Ketika aku membuka mata lagi, aku terbaring di ranjang rumah sakit, tanpa sadar aku melihat ke sisi ranjang, dan benar saja, tidak ada siapa-siapa di sana.

Tapi aku bisa mendengar samar-samar suara-suara yang berbicara di koridor.

"Dia sakit apa?"

"Anda memiliki hubungan apa dengan Nona Lilliana?"

"Aku temannya."

"Maaf, tapi kami tidak bisa memberi tahu Anda tentang kondisi pasien tanpa persetujuannya."

"...."

"Nona Lilliana seharusnya sudah sadar sekarang.
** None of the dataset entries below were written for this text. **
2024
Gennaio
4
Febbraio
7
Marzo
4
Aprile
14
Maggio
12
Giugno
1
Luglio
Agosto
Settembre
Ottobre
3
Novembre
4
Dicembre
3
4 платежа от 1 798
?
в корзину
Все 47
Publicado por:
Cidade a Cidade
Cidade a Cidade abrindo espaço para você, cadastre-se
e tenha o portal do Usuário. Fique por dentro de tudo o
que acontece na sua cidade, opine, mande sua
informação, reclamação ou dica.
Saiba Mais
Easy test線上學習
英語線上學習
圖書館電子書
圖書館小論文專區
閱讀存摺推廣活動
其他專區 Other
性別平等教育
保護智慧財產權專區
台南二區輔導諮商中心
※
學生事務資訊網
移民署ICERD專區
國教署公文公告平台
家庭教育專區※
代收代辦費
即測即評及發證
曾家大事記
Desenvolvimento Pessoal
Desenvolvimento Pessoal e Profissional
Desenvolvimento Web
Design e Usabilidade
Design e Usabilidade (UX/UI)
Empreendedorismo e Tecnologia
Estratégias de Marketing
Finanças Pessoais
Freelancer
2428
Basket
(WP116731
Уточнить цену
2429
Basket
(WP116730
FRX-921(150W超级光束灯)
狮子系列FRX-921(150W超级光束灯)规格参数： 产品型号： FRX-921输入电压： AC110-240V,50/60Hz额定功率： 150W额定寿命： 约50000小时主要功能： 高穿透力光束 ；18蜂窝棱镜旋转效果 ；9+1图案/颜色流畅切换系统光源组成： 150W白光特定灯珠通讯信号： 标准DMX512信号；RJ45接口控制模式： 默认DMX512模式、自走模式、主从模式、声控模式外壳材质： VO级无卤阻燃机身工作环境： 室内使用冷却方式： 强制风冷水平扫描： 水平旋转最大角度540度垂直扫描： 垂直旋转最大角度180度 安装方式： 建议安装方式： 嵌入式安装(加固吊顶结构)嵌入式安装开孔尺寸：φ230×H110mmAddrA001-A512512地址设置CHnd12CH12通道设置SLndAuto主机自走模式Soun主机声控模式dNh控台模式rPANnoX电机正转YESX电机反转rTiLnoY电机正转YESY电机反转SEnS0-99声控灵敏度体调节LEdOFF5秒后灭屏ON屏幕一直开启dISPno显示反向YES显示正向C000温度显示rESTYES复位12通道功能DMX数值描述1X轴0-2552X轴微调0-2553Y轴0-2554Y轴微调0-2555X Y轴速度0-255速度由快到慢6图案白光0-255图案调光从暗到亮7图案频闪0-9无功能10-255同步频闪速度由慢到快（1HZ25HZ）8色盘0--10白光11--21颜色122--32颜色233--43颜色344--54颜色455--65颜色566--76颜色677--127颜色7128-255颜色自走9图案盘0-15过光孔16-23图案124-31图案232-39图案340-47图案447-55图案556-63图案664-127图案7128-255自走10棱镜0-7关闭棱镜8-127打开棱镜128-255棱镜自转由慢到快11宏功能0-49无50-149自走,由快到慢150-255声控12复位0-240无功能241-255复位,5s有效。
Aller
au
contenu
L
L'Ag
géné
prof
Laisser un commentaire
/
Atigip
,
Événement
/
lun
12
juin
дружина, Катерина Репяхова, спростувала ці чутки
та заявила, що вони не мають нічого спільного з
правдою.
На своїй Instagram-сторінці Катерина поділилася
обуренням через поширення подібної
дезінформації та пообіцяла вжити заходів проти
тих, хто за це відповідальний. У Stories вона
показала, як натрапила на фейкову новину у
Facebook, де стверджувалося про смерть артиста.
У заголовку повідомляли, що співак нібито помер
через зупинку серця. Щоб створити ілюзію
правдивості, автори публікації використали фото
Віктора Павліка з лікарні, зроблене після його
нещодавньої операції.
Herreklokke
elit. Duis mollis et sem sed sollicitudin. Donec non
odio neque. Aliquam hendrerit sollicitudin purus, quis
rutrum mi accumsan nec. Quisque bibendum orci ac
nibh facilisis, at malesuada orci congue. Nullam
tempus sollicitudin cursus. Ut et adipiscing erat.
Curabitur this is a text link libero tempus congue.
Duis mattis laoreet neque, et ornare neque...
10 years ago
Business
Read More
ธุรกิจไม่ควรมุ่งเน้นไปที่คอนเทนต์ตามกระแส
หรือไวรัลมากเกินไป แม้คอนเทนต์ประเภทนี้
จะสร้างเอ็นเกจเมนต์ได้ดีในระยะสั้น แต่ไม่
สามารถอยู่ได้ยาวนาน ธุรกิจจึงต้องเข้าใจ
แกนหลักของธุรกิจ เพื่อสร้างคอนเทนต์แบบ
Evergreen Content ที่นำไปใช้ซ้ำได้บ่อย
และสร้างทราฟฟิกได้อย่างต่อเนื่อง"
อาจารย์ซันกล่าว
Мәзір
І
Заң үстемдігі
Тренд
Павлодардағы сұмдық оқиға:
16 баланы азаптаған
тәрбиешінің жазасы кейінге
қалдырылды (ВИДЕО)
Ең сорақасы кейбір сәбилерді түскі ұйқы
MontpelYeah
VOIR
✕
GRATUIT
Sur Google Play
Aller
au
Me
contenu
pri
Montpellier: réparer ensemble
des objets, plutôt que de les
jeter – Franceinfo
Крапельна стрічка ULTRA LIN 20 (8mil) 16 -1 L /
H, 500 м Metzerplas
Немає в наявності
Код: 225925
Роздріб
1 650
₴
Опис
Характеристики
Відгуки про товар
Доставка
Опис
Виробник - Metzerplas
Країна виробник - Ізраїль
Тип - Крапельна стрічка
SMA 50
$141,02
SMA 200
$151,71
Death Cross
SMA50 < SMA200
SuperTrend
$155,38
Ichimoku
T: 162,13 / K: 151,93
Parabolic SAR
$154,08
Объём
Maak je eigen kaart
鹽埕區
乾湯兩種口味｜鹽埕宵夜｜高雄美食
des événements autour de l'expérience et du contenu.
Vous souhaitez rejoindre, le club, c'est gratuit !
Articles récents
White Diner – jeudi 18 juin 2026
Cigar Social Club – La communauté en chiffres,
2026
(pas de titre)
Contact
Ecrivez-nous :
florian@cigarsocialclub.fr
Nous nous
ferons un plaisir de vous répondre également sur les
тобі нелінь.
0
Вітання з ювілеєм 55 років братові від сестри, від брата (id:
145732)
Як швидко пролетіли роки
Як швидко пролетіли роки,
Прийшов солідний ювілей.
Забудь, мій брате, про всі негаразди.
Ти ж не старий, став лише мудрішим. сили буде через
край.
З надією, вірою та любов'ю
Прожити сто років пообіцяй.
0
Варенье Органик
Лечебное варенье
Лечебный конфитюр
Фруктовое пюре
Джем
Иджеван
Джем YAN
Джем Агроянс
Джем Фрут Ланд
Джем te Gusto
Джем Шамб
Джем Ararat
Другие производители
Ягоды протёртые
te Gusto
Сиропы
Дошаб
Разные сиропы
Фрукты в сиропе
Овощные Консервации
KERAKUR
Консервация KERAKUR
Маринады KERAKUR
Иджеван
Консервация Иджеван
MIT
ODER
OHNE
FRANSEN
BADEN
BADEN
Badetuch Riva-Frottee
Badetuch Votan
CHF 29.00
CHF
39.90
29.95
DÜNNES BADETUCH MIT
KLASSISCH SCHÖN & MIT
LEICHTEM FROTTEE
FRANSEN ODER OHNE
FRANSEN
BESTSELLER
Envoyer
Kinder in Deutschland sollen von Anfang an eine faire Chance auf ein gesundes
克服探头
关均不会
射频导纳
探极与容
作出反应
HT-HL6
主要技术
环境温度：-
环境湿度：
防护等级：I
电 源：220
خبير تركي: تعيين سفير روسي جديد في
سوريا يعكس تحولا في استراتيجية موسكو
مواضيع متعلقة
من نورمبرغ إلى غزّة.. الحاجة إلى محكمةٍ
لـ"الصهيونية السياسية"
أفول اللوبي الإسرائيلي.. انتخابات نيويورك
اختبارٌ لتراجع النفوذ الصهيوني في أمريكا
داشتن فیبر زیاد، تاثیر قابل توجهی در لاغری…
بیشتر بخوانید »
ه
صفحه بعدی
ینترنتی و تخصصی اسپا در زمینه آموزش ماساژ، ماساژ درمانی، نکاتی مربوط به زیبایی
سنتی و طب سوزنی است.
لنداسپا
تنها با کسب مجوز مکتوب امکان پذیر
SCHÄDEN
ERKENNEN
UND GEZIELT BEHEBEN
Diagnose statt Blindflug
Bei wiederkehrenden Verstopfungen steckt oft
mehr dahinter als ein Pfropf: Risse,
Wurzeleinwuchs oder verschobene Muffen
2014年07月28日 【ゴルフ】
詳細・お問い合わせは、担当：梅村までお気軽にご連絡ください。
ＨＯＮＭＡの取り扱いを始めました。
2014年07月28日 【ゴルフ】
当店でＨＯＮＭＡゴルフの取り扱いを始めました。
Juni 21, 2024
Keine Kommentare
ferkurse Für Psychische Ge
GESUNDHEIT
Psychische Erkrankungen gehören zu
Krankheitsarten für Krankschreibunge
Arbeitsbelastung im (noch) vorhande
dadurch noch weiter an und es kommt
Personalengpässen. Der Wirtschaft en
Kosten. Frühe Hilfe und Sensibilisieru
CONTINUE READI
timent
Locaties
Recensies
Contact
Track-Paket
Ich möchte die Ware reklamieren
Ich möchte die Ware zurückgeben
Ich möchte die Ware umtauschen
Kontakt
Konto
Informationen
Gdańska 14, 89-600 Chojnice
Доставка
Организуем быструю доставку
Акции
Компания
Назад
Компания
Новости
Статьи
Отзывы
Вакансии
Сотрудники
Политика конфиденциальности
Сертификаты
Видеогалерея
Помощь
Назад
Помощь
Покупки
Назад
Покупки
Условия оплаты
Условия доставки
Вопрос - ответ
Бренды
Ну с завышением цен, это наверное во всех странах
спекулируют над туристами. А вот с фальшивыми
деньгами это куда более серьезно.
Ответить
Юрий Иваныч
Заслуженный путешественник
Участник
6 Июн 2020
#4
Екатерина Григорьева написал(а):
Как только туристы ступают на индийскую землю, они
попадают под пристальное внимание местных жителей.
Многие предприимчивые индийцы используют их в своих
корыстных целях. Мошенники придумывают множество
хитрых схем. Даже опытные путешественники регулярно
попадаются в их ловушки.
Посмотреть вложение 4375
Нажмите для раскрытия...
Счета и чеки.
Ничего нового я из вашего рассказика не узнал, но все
Maukah Anda ikut masuk dengan kami untuk melihatnya?"

"Tidak."

Seorang teman dan tidak lebih?

Tapi saat ini aku tidak peduli dengan kesedihan itu, aku tahu aku harus menghadapi sesuatu yang lebih serius.

"Nona Lilliana, tumor Anda tumbuh semakin besar dan Anda harus segera dioperasi."

"Baiklah, operasi secepatnya, aku sudah punya cukup uang untuk operasi."

Dokter mengangguk dan menjelaskan beberapa hal lagi kepada perawat sebelum keluar.

Aku termenung menatap langit-langit, dan semua kenangan masa lalu kembali membanjiri kepalaku.

Mungkin mereka juga takut ditinggalkan.

Namun, melupakan mungkin juga bukan berarti sebuah penderitaan.

Melupakan Frederick mungkin adalah pilihan yang lebih baik.

Aku tidak akan mengingat pernah ditinggalkan olehnya, tidak akan diam-diam merasa sedih demi dia, dan tidak akan meneteskan air mata lagi untuknya.

Selanjutnya, seluruh hidupku hanyalah aku.

Aku tidak ragu sedikit pun ketika menandatangani formulir persetujuan untuk operasi.

Selamat tinggal Frederick, selamat tinggal masa muda yang hilang.